-- Opening Marker --

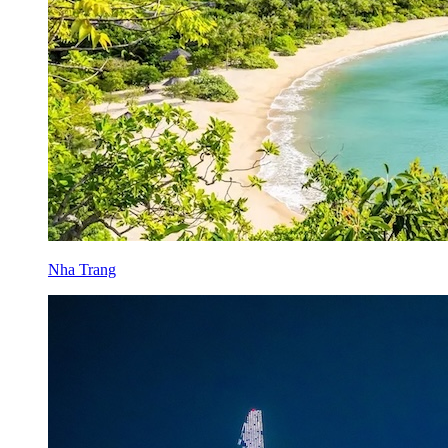
Nha Trang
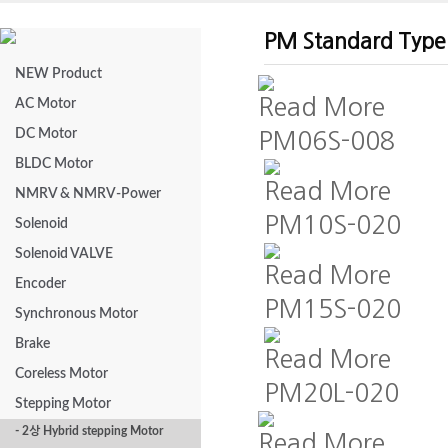
PM Standard Type
NEW Product
Read More
AC Motor
DC Motor
PM06S-008
BLDC Motor
Read More
NMRV & NMRV-Power
PM10S-020
Solenoid
Solenoid VALVE
Read More
Encoder
PM15S-020
Synchronous Motor
Brake
Read More
Coreless Motor
PM20L-020
Stepping Motor
- 2상 Hybrid stepping Motor
Read More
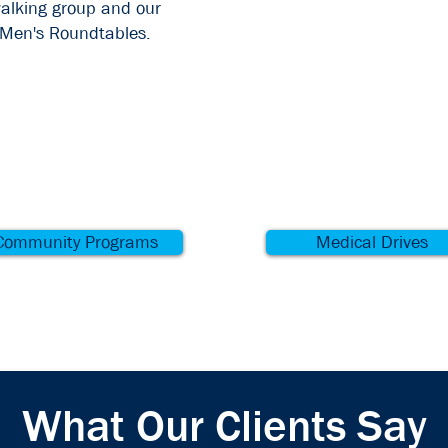
alking group and our
Men's Roundtables.
Community Programs
Medical Drives
What Our Clients Say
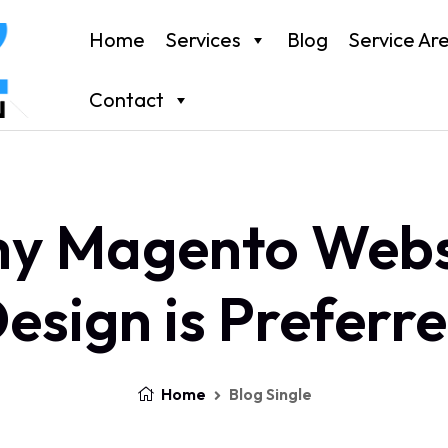
Home
Services
Blog
Service Ar
Contact
y Magento Webs
esign is Preferr
Home
Blog Single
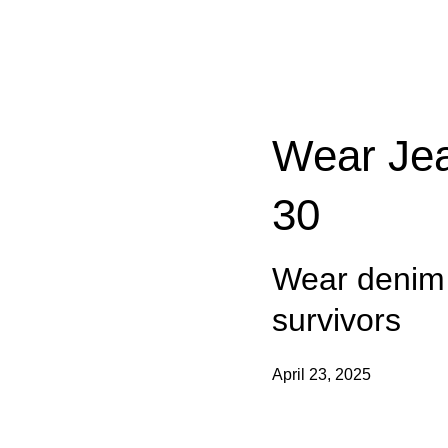
Categories:
Wear Jea
30
Wear denim t
survivors
April 23, 2025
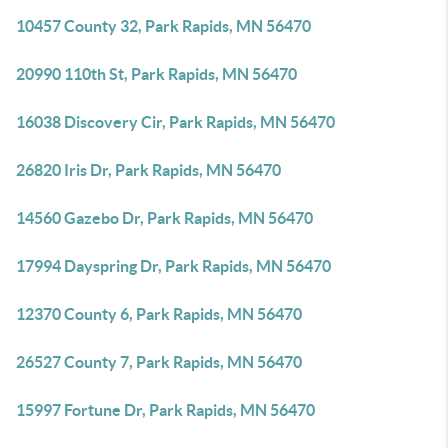
10457 County 32, Park Rapids, MN 56470
20990 110th St, Park Rapids, MN 56470
16038 Discovery Cir, Park Rapids, MN 56470
26820 Iris Dr, Park Rapids, MN 56470
14560 Gazebo Dr, Park Rapids, MN 56470
17994 Dayspring Dr, Park Rapids, MN 56470
12370 County 6, Park Rapids, MN 56470
26527 County 7, Park Rapids, MN 56470
15997 Fortune Dr, Park Rapids, MN 56470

-- Closing Marker --

• Task to carry out:
The material above is to be output exactly, with each picture left out.

• Reply:
Nha Trang
PM Standard Type
NEW Product
Read More
AC Motor
DC Motor
PM06S-008
BLDC Motor
Read More
NMRV & NMRV-Power
PM10S-020
Solenoid
Solenoid VALVE
Read More
Encoder
PM15S-020
Synchronous Motor
Brake
Read More
Coreless Motor
PM20L-020
Stepping Motor
- 2상 Hybrid stepping Motor
Read More
alking group and our
Men's Roundtables.
Community Programs
Medical Drives
What Our Clients Say
Home
Services
Blog
Service Ar
Contact
y Magento Webs
esign is Preferr
Home
Blog Single
Categories:
Wear Jea
30
Wear denim t
survivors
April 23, 2025
10457 County 32, Park Rapids, MN 56470
20990 110th St, Park Rapids, MN 56470
16038 Discovery Cir, Park Rapids, MN 56470
26820 Iris Dr, Park Rapids, MN 56470
14560 Gazebo Dr, Park Rapids, MN 56470
17994 Dayspring Dr, Park Rapids, MN 56470
12370 County 6, Park Rapids, MN 56470
26527 County 7, Park Rapids, MN 56470
15997 Fortune Dr, Park Rapids, MN 56470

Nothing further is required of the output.